Items from a data source:
══════════════════════════════
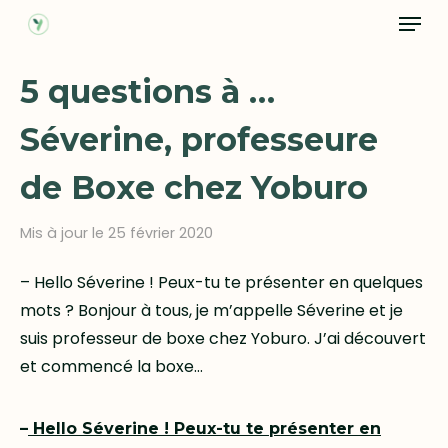
Menu
Skip
to
Close
main
5 questions à …
Menu
content
Séverine, professeure
de Boxe chez Yoburo
Mis à jour le 25 février 2020
– Hello Séverine ! Peux-tu te présenter en quelques
mots ? Bonjour à tous, je m’appelle Séverine et je
suis professeur de boxe chez Yoburo. J’ai découvert
et commencé la boxe…
–
Hello Séverine ! Peux-tu te présenter en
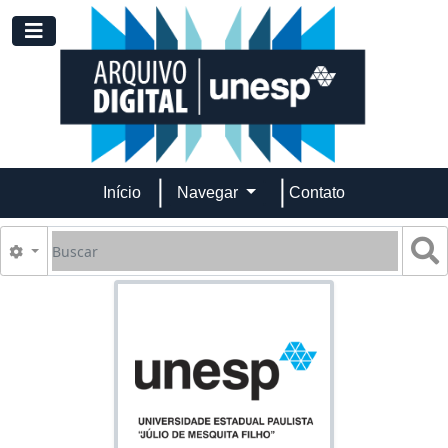
Skip to main content
Toggle navigation
Início
Navegar
Contato
Buscar
B
Opções de busca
══════════════════════════════
* _What needs to be done_
Repeat exactly the lines from the first line of the records above through the line containing "et commencé la boxe…", leaving out the pictures.

* _Written solution_
Menu
Skip
to
Close
main
5 questions à …
Menu
content
Séverine, professeure
de Boxe chez Yoburo
Mis à jour le 25 février 2020
– Hello Séverine ! Peux-tu te présenter en quelques
mots ? Bonjour à tous, je m’appelle Séverine et je
suis professeur de boxe chez Yoburo. J’ai découvert
et commencé la boxe…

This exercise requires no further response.